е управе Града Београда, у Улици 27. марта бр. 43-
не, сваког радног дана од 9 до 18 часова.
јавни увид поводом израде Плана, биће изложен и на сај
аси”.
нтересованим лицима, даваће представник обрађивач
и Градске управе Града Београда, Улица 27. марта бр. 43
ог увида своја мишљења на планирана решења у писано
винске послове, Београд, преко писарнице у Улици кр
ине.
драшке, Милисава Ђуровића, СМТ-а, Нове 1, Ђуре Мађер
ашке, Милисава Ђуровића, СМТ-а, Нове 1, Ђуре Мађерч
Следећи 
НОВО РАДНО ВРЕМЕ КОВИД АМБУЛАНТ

Work order:
Go through the records above, find each line with the string "Ђуре", and copy it.

Solution:
драшке, Милисава Ђуровића, СМТ-а, Нове 1, Ђуре Мађер
ашке, Милисава Ђуровића, СМТ-а, Нове 1, Ђуре Мађерч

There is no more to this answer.